Ryan Holeywell | @RyanHoleywell | September 9, 2016
While the Urban Edge strives to provide readers with daily news and insights about urban policy, we’re also voracious readers of city news ourselves. As part of a weekly feature, Senior Editor Ryan Holeywell highlights the week’s most interesting articles from around the web about urban policy and city life.
The New York Times Magazine explores how suspensions often do more harm than good. Moreover, “studies show that suspensions are not just ineffective but inequitable, as students of color are more likely than white ones to be suspended for the same behaviors,” the Times writes. The publication highlights a new approach — “restorative justice” — that is increasingly being adopted over “zero-tolerance” discipline.
Big box stores across the country are employing a new strategy to reduce their property tax assessments by as much as half, which is resulting in dramatic declines in revenue for some communities, Governing reports. The “dark store” strategy argues that it’s hard to sell an empty big box store at market rate, so the assessments should be lowered, even when the stores are occupied. “You have to wonder,” one former assessor said. “Are these people just being obnoxious or are the properties really overvalued and it’s just that now someone’s looking at it?”

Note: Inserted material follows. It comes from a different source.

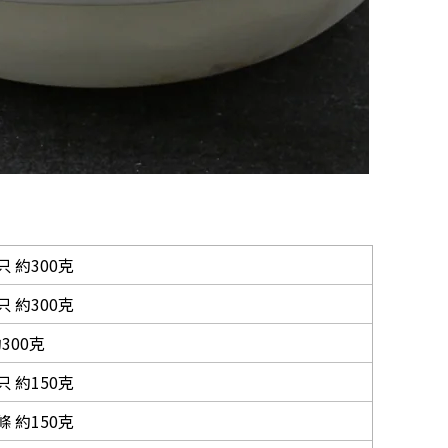
只 約300克
只 約300克
300克
只 約150克
條 約150克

Houston’s Addicks and Barker dams are each 70 years old and rank among the country’s top six most unsafe dams. Today they’re holding more water for longer periods than they were ever intended to, the Houston Chronicle reports, and the Army of Corps of Engineers is searching for a long-term solution. If the dams fail, half of Houston goes underwater.
New data from the National Endowment for the Arts suggests there’s a lot of creative activity occurring far from the coasts, which may undermine urbanist Richard Florida’s assertion that creativity is largely confined to coastal states, the Washington Post’s Wonkblog reports. Instead, the NEA suggests there is a clear North-South divide in terms of creativity, rather than a coastal divide.
The U.S. housing market is becoming more unequal, according to real estate data service Trulia. The most expensive housing markets have larger price gains compared to cheaper markets, ensuring “the housing rich are getting richer while the housing poor are getting poorer.” The findings undermine the idea that less-expensive housing markets will eventually “catch up” to the more expensive ones.
City Lab interviews author Samuel Arbesman, whose new book Overcomplicated chronicles the challenge of living in a technological complicated world. “Cities have developed in a complex and often fascinating manner,” the author says, “but along the way, we have portions of these systems that are more complex than any single person can understand.”